## Your instructions
Of all the lines in the entries, how many carry the word "they"? The reply is that number and no more.

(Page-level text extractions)
┄┄┄┄┄┄┄┄┄┄┄┄┄┄┄┄┄┄┄┄
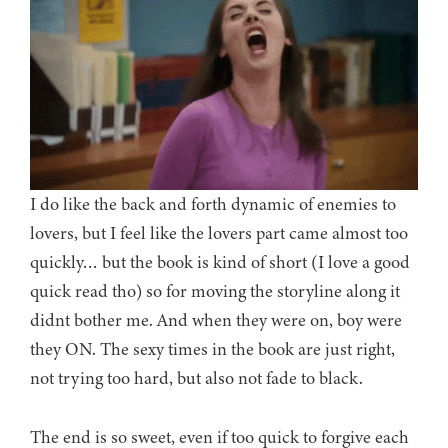
I do like the back and forth dynamic of enemies to
lovers, but I feel like the lovers part came almost too
quickly… but the book is kind of short (I love a good
quick read tho) so for moving the storyline along it
didnt bother me. And when they were on, boy were
they ON. The sexy times in the book are just right,
not trying too hard, but also not fade to black.
The end is so sweet, even if too quick to forgive each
┄┄┄┄┄┄┄┄┄┄┄┄┄┄┄┄┄┄┄┄
## Result of this task
2